Vaughan nodded. "You have my vote."
He brightened, taking an eager step toward the door.
"One more thing."
"What is it?" Vaughan asked, alarmed.
"The elves. You will make restitution to them for the depredations you've committed, especially to the young man whose wedding you disrupted, and you will be the driving force after the Blight for cleaning up the alienage."
"Why would I do that?"
"Because I could kill you right now." She smiled at the surprise and the fear in his eyes. "And because I'm giving you back your arling despite your crimes, and because I'm going to save this country and the world from darkspawn."
"You and what army?"
Oghren bellowed with laughter. "You're lookin' at it, son!"
"Believe me," Una said. "Besides which, if I don't defeat the Archdemon, you'll face a far worse death at the hands of the darkspawn than any you've ever dealt to a helpless elf."
"Fine," Vaughan snapped. Una had few illusions that he would keep his promise later, but she would find a way to deal with that then. The promise was enough, for now.
She nodded to Wynne, who looked doubtful as she leaned in to freeze the lock, which then broke under a blow from Una's hammer.
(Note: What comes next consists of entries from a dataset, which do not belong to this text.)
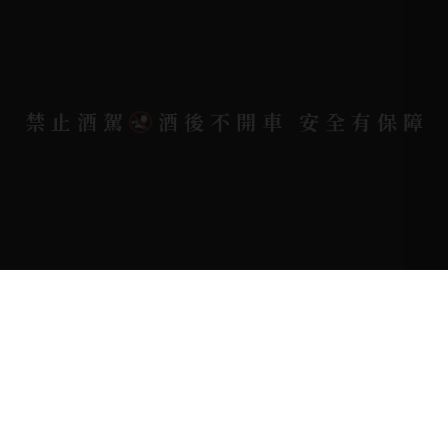
電郵信箱 |
yixin7917909@gmail.com
Copyright 奕欣洋行-酒類專賣｜Wine & Spirit ©
禁止酒駕
酒後不開車 安全有保障
2026.
All rights reserved.
Designed By
Bondlink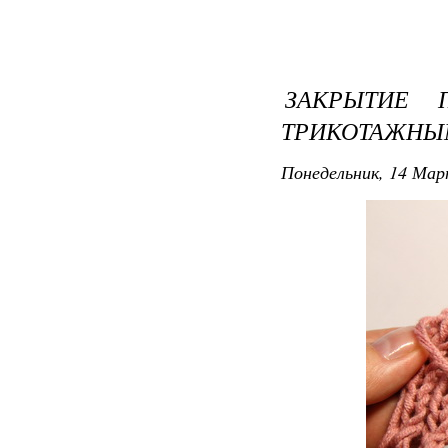
ЗАКРЫТИЕ
ТРИКОТАЖНЫ
Понедельник, 14 Мар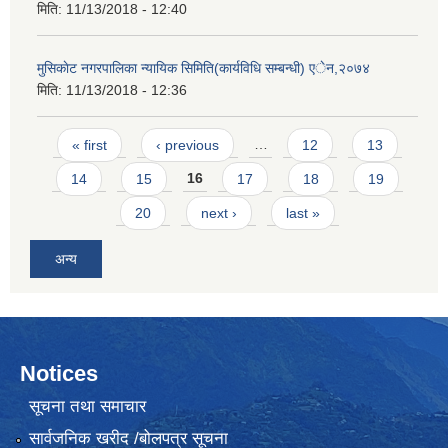
मिति:
11/13/2018 - 12:40
मुसिकाेट नगरपालिका न्यायिक सिमिति(कार्यविधि सम्बन्धी) एेन,२०७४
मिति:
11/13/2018 - 12:36
Pages
« first
‹ previous
…
12
13
14
15
16
17
18
19
20
next ›
last »
अन्य
Notices
सूचना तथा समाचार
सार्वजनिक खरीद /बोलपत्र सूचना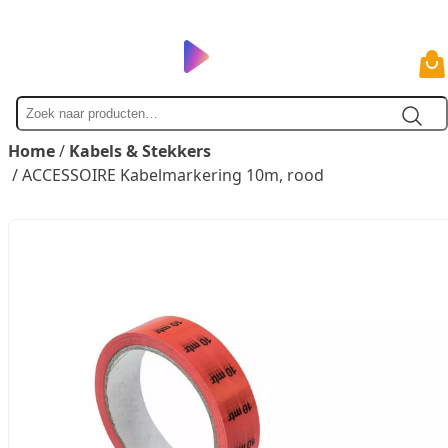
Zoek
naar
Home
/
Kabels & Stekkers
/ ACCESSOIRE Kabelmarkering 10m, rood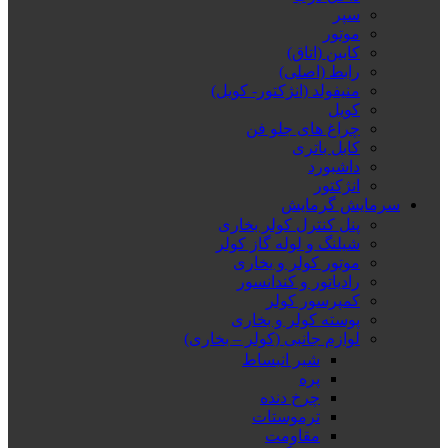
سپر
موتور
کابین (اتاق)
رابط (اصلی)
منیفولد (انژکتور- کویل)
کویل
چراغ های جلو فن
کابل باتری
داشبورد
انژکتور
سرمایش گرمایش
پنل کنترل کولر بخاری
شیلنگ و لوله گاز کولر
موتور کولر و بخاری
رادیاتور و کندانسور
کمپرسور کولر
پوسته کولر و بخاری
لوازم جانبی (کولر – بخاری)
شیر انبساط
پره
چرخ دنده
ترموستات
مقاومت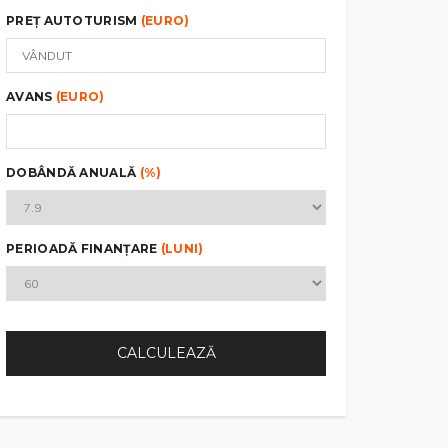
PREȚ AUTOTURISM
(EURO)
AVANS
(EURO)
DOBÂNDĂ ANUALĂ
(%)
PERIOADĂ FINANȚARE
(LUNI)
CALCULEAZĂ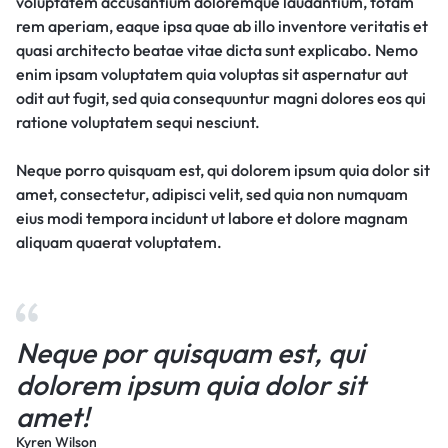
voluptatem accusantium doloremque laudantium, totam
rem aperiam, eaque ipsa quae ab illo inventore veritatis et
quasi architecto beatae vitae dicta sunt explicabo. Nemo
enim ipsam voluptatem quia voluptas sit aspernatur aut
odit aut fugit, sed quia consequuntur magni dolores eos qui
ratione voluptatem sequi nesciunt.
Neque porro quisquam est, qui dolorem ipsum quia dolor sit
amet, consectetur, adipisci velit, sed quia non numquam
eius modi tempora incidunt ut labore et dolore magnam
aliquam quaerat voluptatem.
Neque por quisquam est, qui
dolorem ipsum quia dolor sit
amet!
Kyren Wilson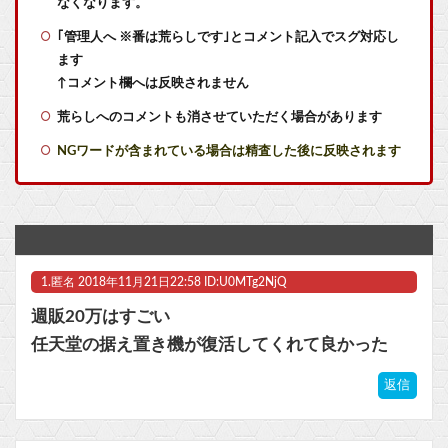
なくなります。
｢管理人へ ※番は荒らしです｣とコメント記入でスグ対応し
【悲報】 ピカチュウが大量に半額
ます
新人男子社員さん、「上司が無能すぎてこの会社が不安」と顔を隠して動画配信 → その上司に爆速で特定されてしまい完全に終わるｗｗｗｗｗ
↑コメント欄へは反映されません
荒らしへのコメントも消させていただく場合があります
【にじさんじ】8月18日(火)21:00から、レヴィ・エリファ3Dライブ「人間燦歌」開催決定
NGワードが含まれている場合は精査した後に反映されます
【悲報】『みいちゃんと山田さん』作者さん、反社・Z李界隈との繋がりが確定か！？と話題に 「最悪、反社に資金が流れかねない問題。企業の責任は？」
『ソニックレーシング クロスワールド』8/7本日より「レジェンドコンペ ラウンド7」が開催！参加者には「ソニックサマーステッカー」プレゼント
【アズールレーン】グッスマ上海「大鳳：プライベート・クォーターズVer.」フィギュア【原型公開】他
1.
匿名
2018年11月21日22:58 ID:U0MTg2NjQ
【悲報】Z世代「求刑7年のジャンポケ斎藤は口封じに被害者殺した方が量刑軽かっただろ」←1万いいね他
週販20万はすごい
花宮初奈さん、バンドリで早くも大人気ｗｗｗｗ他
任天堂の据え置き機が復活してくれて良かった
【ウマ娘】バッドイベントの中でもサボり癖だけは許さん
返信
マスク 十兆円を失う‥投資家「アメリカ党？バカかコイツw」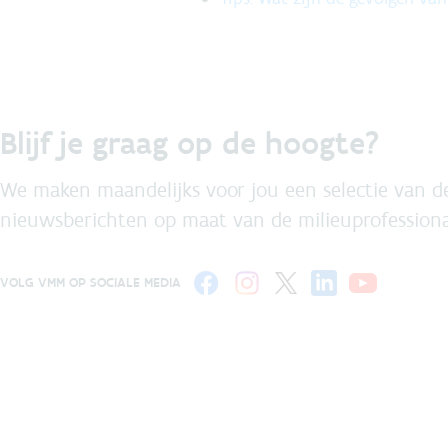
Blijf je graag op de hoogte?
We maken maandelijks voor jou een selectie van de
nieuwsberichten op maat van de milieuprofessiona
VOLG VMM OP SOCIALE MEDIA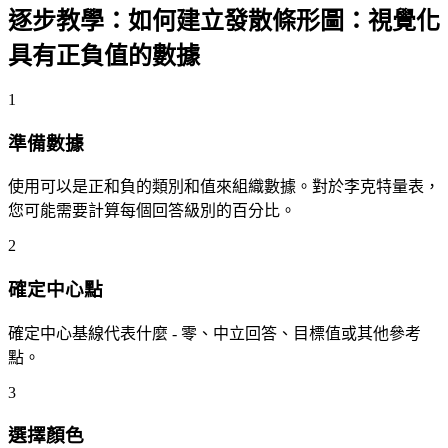
逐步教學：如何建立發散條形圖：視覺化
具有正負值的數據
1
準備數據
使用可以是正和負的類別和值來組織數據。對於李克特量表，
您可能需要計算每個回答級別的百分比。
2
確定中心點
確定中心基線代表什麼 - 零、中立回答、目標值或其他參考
點。
3
選擇顏色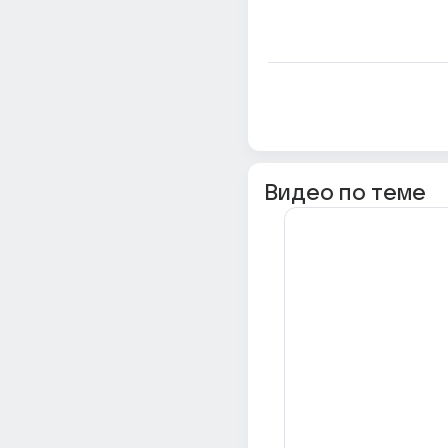
Видео по теме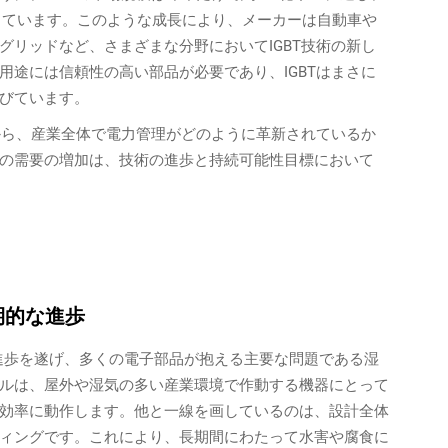
測しています。このような成長により、メーカーは自動車や
グリッドなど、さまざまな分野においてIGBT技術の新し
用途には信頼性の高い部品が必要であり、IGBTはまさに
びています。
察から、産業全体で電力管理がどのように革新されているか
の需要の増加は、技術の進歩と持続可能性目標において
期的な進歩
の進歩を遂げ、多くの電子部品が抱える主要な問題である湿
ルは、屋外や湿気の多い産業環境で作動する機器にとって
効率に動作します。他と一線を画しているのは、設計全体
ィングです。これにより、長期間にわたって水害や腐食に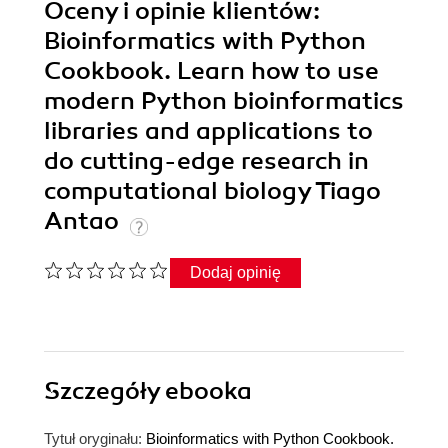
Oceny i opinie klientów:
Bioinformatics with Python
Cookbook. Learn how to use
modern Python bioinformatics
libraries and applications to
do cutting-edge research in
computational biology Tiago
Antao
Dodaj opinię
Szczegóły
ebooka
Tytuł oryginału:
Bioinformatics with Python Cookbook.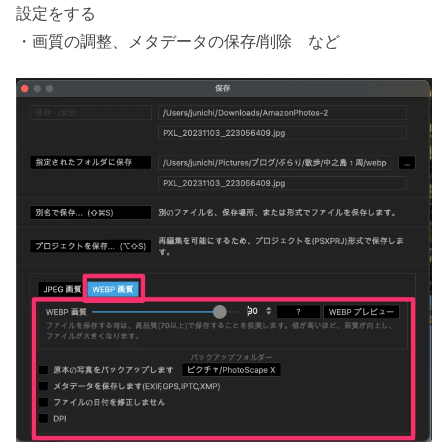
設定をする
・画質の調整、メタデータの保存/削除 など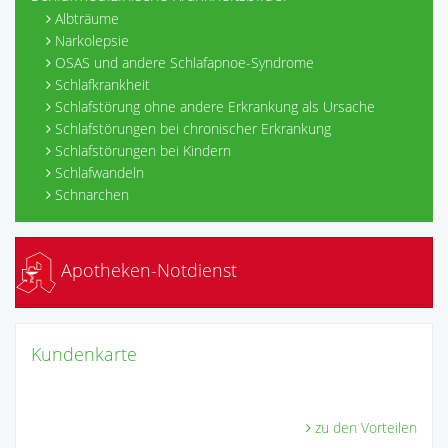
Albträume
Narkolepsie
OSAS und andere Schlafapnoe-Syndrome
Schlafkrankheit
Schlafstörung ohne andere Erkrankung als Ursache
Schlafstörungen bei chronischer Erkrankung
Schlafstörungen bei Kindern
Schlafwandeln
Schnarchen
Apotheken-Notdienst
Kundenkarte
zu den Vorteilen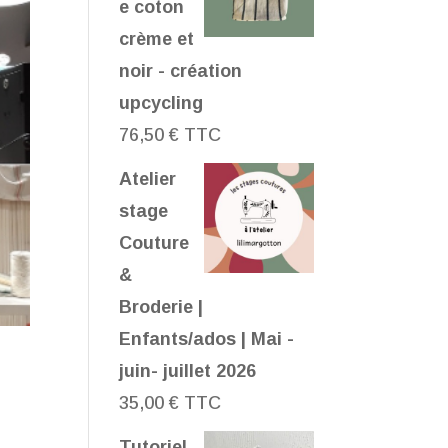
e coton
crème et
noir - création
upcycling
76,50
€
TTC
Atelier
stage
Couture
&
Broderie |
Enfants/ados | Mai -
juin- juillet 2026
35,00
€
TTC
Tutoriel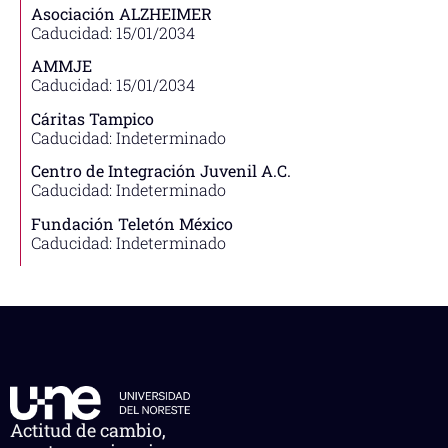
Asociación ALZHEIMER
Caducidad: 15/01/2034
AMMJE
Caducidad: 15/01/2034
Cáritas Tampico
Caducidad: Indeterminado
Centro de Integración Juvenil A.C.
Caducidad: Indeterminado
Fundación Teletón México
Caducidad: Indeterminado
Actitud de cambio,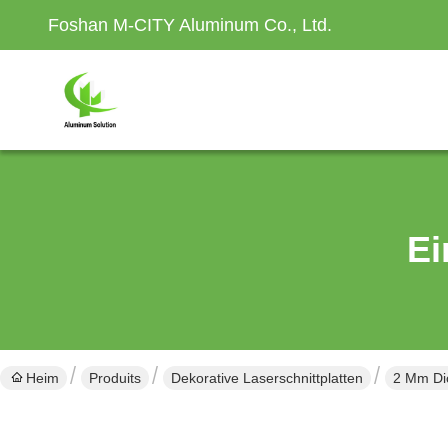
Foshan M-CITY Aluminum Co., Ltd.
Ei
Heim
Produits
Dekorative Laserschnittplatten
2 Mm Dic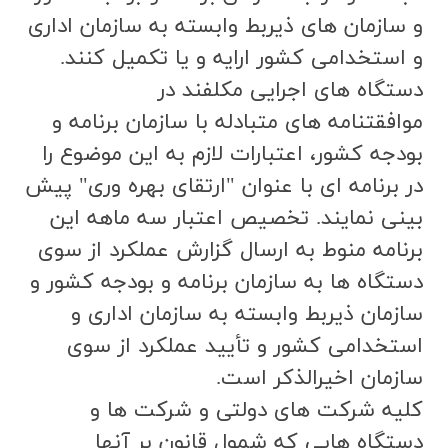
و سازمان هاي ذيربط وابسته به سازمان اداري
و استخدامي كشور ارايه و يا تكميل كنند.
دستگاه هاي اجرايي مكلفند در
موافقتنامه هاي متبادله با سازمان برنامه و
بودجه كشور، اعتبارات لازم به اين موضوع را
در برنامه اي با عنوان "ارتقاي بهره وري" پيش
بيني نمايند. تخصيص اعتبار سه ماهه اين
برنامه منوط به ارسال گزارش عملكرد از سوي
دستگاه ها به سازمان برنامه و بودجه كشور و
سازمان ذيربط وابسته به سازمان اداري و
استخدامي كشور و تأييد عملكرد از سوي
سازمان اخيرالذكر است.
كليه شركت هاي دولتي و شركت ها و
دستگاه هايي كه شمول قانون بر آنها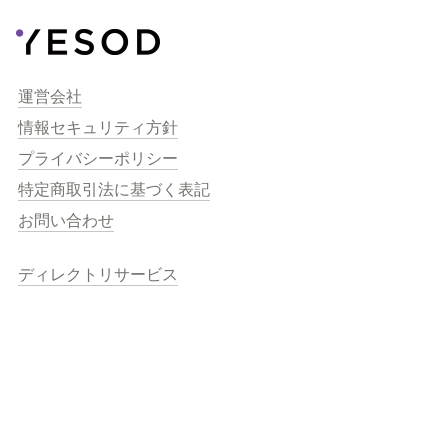
運営会社
情報セキュリティ方針
プライバシーポリシー
特定商取引法に基づく表記
お問い合わせ
ディレクトリサービス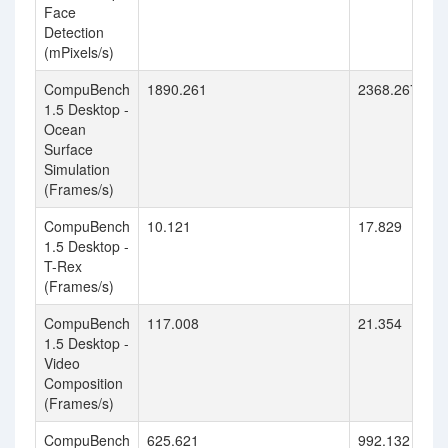
Face
Detection
(mPixels/s)
CompuBench
1890.261
2368.267
1.5 Desktop -
Ocean
Surface
Simulation
(Frames/s)
CompuBench
10.121
17.829
1.5 Desktop -
T-Rex
(Frames/s)
CompuBench
117.008
21.354
1.5 Desktop -
Video
Composition
(Frames/s)
CompuBench
625.621
992.132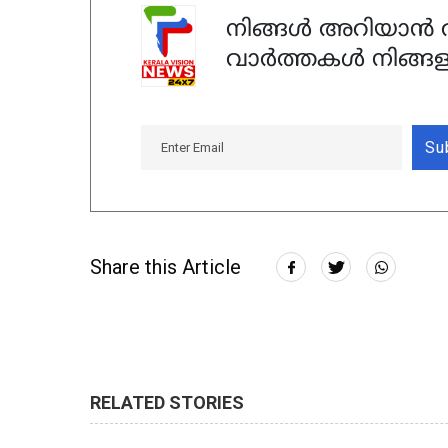
നിങ്ങൾ അറിയാൻ ആ
വാർത്തകൾ നിങ്ങള
Su
Share this Article
RELATED STORIES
"Mages, too, along with elves and dwarves? Quite the band of miscreants you've gathered."
"Powerful, too. And with good memories. Zev here used to be an Antivan Crow." Una saw that Vaughan knew the Crows very well—no doubt he'd been party to their hiring once or twice. "He's got no love for people who mistreat elves … or who break their word to old friends. And he's very good at being where you don't expect him to be, if you follow my meaning."
Vaughan's gaze settled on Zev directly for the first time, and Zev smiled at him. The elf was all Crow for the moment, dangerous, serious, and not to be trifled with. "I get you," Vaughan muttered.
"Good. You're free to go."
"I'll, uh … see you at the Landsmeet." Vaughan hurried by them, flinching when Zev casually laid a hand on his dagger hilt just as Vaughan passed him, and then Vaughan was gone, presumably heading upstairs to begin taking back his arling.
"You seem unconcerned by his attitudes," Zev said.
"Vaughan's not a fan of elves. He mistreats them. I know that. I also know he isn't the only member of the Landsmeet of whom that's true." Una sighed. "If I refused to treat with anyone whose personal habits or attitudes I don't like, I'd never get anywhere and we might as well let the Archdemon walk all over Ferelden. Unpleasant as the nobility can be, unpleasant as the people's prejudices might be, my job today is getting aid against the Blight. Tomorrow it might be standing up for the rights of the elves, or the mages … but we're not there yet, and not likely to be for some time yet to come." She looked Zev in the eye. "Can you live with that?"
He nodded, although he didn't look happy about it. Frankly, Una was a bit surprised; she'd never thought of Zev as a particular champion for the rights of elves. He seemed mostly fairly uninterested in his own people. Still, she thought, following as Oghren and Wynne led the way back to the upper levels, blood will tell. No doubt Zev occasionally felt the tug of his ancestors when he witnessed the evils done to other elves, and all things considered, Una respected him for still being able to have those feelings after the job the Crows had done on him in his training.